Fair Game
But what if we don’t get Oscar nominations?

Theatrical Release Date: 11/05/2010
Director: Doug Liman
Cast: Naomi Watts, Sean Penn, Ty Burrell, Sam Shepard, Bruce McGill, David Andrews


It’s sort of a fixer-upper.

Another politically charged and high-profile news item, another movie. “Fair Game” is the cinematic adaptation of the Valerie Plame story (sadly, it’s not the remake of the Cindy Crawford/William Baldwin ’95 flick of the same name). As the trailers let you know, Plame’s a CIA agent and someone leaks her real name to the press; something not only ethically dubious but there’s a federal law against releasing the name of a covert operative (Intelligence Identities Protection Act of 1982).

Usually, this type of fare is done via documentary and Plame’s story would make for a good one, depending on the amount of information that hasn’t been tucked away and deemed classified. But like “The Social Network“, director Doug Liman and company seem to be more concerned with providing audiences with “good drama” than fully sticking to the nuts and bolts of everything. (I did a little research and it was apparently at the discretion of the journalist who broke the story to actually call out Plame; though he contends he did not know she was still involved in covert operations, the CIA attest they gave him sufficient warnings to refrain from using her real name.)

It’s also worth keeping in mind that the script is based on two books: “Fair Game” by Valerie Plame and “The Politics of Truth” by Joseph Wilson (Plame’s husband) – who just happen to be the two main characters. Obviously, the pair is presented in the best possible light, and while most of the key elements are verifiable fact, some of the bedroom discussions and moustache twirling inspired conversations could just as easily be played up for dramatization and there’s no way for us to know.

Truthiness aside (with respect to Stephen Colbert), the bigger problems in terms of satisfying an audience is that what unfolds on-screen is a bit of a bore. Sure, you’ve got Naomi “Academy Award Nominee” Watts and Sean “Academy Award Winner” Penn reuniting on-screen (their previous romantic entanglement coming in 2003′s “21 Grams”) but that’s all it is. They put a lot of spirit and conviction in their characters but it’s hard to watch the performances without saying to one’s self: “Boy, they really want more award nominations, don’t they?” This is especially evident for Watts as she breaks down while brushing her teeth in front of a mirror (toothpaste foaming at the mouth is the new lip quiver) and for Penn when he decides to win an argument via an 8 year-old’s mantra of “whoever’s loudest is correct”.

Not to say that all of their screen time is blatant posing but enough of the key moments have that air to them that it detracts from the more disturbing central issue: the lengths to which the Bush administration went to cover up their WMD hunting faux pas in Iraq. Where the film works is in trying to convey this message, including numerous bits of news footage of Bush and his staff telling the press their certainty of Saddam Hussein’s nuclear military programs; while Plame and Wilson try to use whatever means are available to them to set the record straight.

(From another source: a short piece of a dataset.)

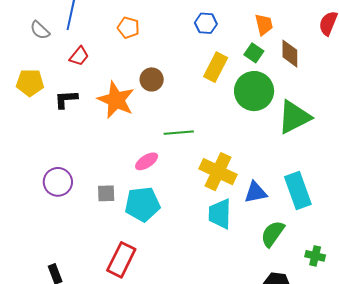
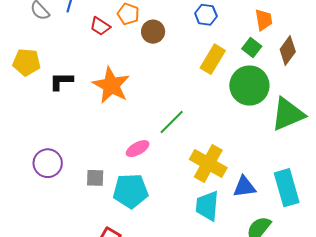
brown diamond: (290, 54) -> (288, 51), turned 32
red trapezoid: (79, 56) -> (100, 26), moved, turned 80
brown circle: (152, 79) -> (153, 32), moved
green line: (179, 133) -> (172, 122), turned -44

Had the script been less concerned with giving the key actors buzzworthy lines that are great for awards show clips, the film might not have fallen so short.

Helping to cement my disapproval is Liman’s attempt to be Paul Greengrass. He decided that in order to really drive home the point that this is based on real events, he’d utilize the most annoying handheld camera work and, unfortunately, this is no “Bloody Sunday” or “United 93“; this isn’t even a decent homage to Greengrass’ work with the last two Bourne films. I’m actually quite used to handheld cameras at this point, with so many directors exploring this style to increase the audience’s feeling that they are right there with the characters. However, the way in which Liman captured everything is clumsy, to be kind, and made me a bit queasy at times and I can only best describe it as akin to the first 20 minutes of “Cloverfield“; only there’s no monster that the cameraman is running from.

Now, those still planning to see the film should probably avoid researching the facts if you don’t know or remember them, as obviously it will spoil the chain of events. Overall, the story itself is interesting but Liman’s choices and the overly showy performances keep “Fair Game” from being something I’d feel comfortable recommending which is why it earns a 2.5 out of 5. Even die hard fans of the actors would be far better off waiting for this to eventually hit the cable channels, as the sum of the parts simply doesn’t equate to the price of a movie ticket or even a DVD rental.